Other covered preventive services for women

  1. Breast cancer genetic test counseling (BRCA) for women at higher risk
  2. Breast cancer mammography screenings every 1 to 2 years for women over 40
  3. Breast cancer chemoprevention counseling for women at higher risk
  4. Cervical cancer screening for sexually active women
  5. Chlamydia infection screening for younger women and other women at higher risk
  6. Domestic and interpersonal violence screening and counseling for all women
  7. Gonorrhea screening for all women at higher risk
  8. HIV screening and counseling for sexually active women
  9. Human Papillomavirus (HPV) DNA test every 3 years for women with normal cytology results who are 30 or older
  10. Osteoporosis screening for women over age 60 depending on risk factors
  11. Rh incompatibility screening follow-up testing for women at higher risk
  12. Sexually transmitted infections counseling for sexually active women
  13. Syphilis screening for women at increased risk
  14. Tobacco use screening and interventions
  15. Well-woman visits to get recommended services for women under 65

PREVENTIVE CARE FOR CHILDREN

ACA plans must also cover the following list of preventive services for children with no cost sharing, when services are received from in-network providers.

  1. Alcohol and drug use assessments for adolescents
  2. Autism screening for children at 18 and 24 months
  3. Behavioral assessments for children ages: 0 to 11 months, 1 to 4 years, 5 to 10 years, 11 to 14 years, 15 to 17 years
  4. Blood pressure screening for children ages: 0 to 11 months, 1 to 4 years , 5 to 10 years, 11 to 14 years, 15 to 17 years
  5. Cervical dysplasia screening for sexually active females
  6. Depression screening for adolescents
  7. Developmental screening for children under age 3
  8. Dyslipidemia screening for children at higher risk of lipid disorders ages: 1 to 4 years, 5 to 10 years,11 to 14 years, 15 to 17 years
  9. Fluoride chemoprevention supplements for children without fluoride in their water source
  10. Gonorrhea preventive medication for the eyes of all newborns
  11. Hearing screening for all newborns
  12. Height, weight and body mass index (BMI) measurements for children ages: 0 to 11 months, 1 to 4 years, 5 to 10 years, 11 to 14 years, 15 to 17 years
  13. Hematocrit or hemoglobin screening for all children
  14. Hemoglobinopathies or sickle cell screening for newborns
  15. Hepatitis B screening for adolescents at high risk, including adolescents from countries with 2% or more Hepatitis B prevalence, and U.S.-born adolescents not vaccinated as infants and with at least one parent born in a region with 8% or more Hepatitis B prevalence: 11 – 17 years.
  16. HIV screening for adolescents at higher risk
  17. Hypothyroidism screening for newborns
  18. Immunization vaccines for children from birth to age 18 — doses, recommended ages, and recommended populations vary and include vaccines for whooping cough, measles, chickenpox, and much more.
  19. Iron supplements for children ages 6 to 12 months at risk for anemia
  20. Lead screening for children at risk of exposure
  21. Medical history for all children throughout development ages: 0 to 11 months, 1 to 4 years , 5 to 10 years , 11 to 14 years , 15 to 17 years
  22. Obesity screening and counseling
  23. Oral health risk assessment for young children ages: 0 to 11 months, 1 to 4 years, 5 to 10 years
  24. Phenylketonuria (PKU) screening for newborns
  25. Sexually transmitted infection (STI) prevention counseling and screening for adolescents at higher risk
  26. Tuberculin testing for children at higher risk of tuberculosis ages: 0 to 11 months, 1 to 4 years, 5 to 10 years, 11 to 14 years, 15 to 17 years
  27. Vision screening for all children

That’s a lot of preventive services that are covered at no cost to your clients, when they use in-network providers.

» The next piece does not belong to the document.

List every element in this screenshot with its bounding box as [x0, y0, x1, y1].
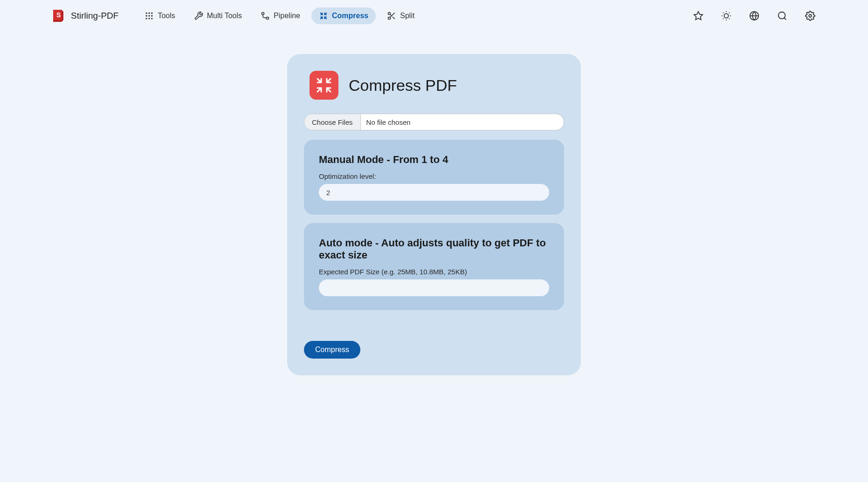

Clearly, this long list of covered preventive benefits is not only something that they need to know about and take advantage of but also something that can help you sell the value of the plan. Will your clients suddenly be happy after reviewing the list of preventive services? Probably not. But they might be less unhappy, and anything you can do to improve the perceived value of the health plan that they’re likely paying hundreds of dollars per month for is a good thing. Client education goes a long way and will help differentiate you from many of your competitors.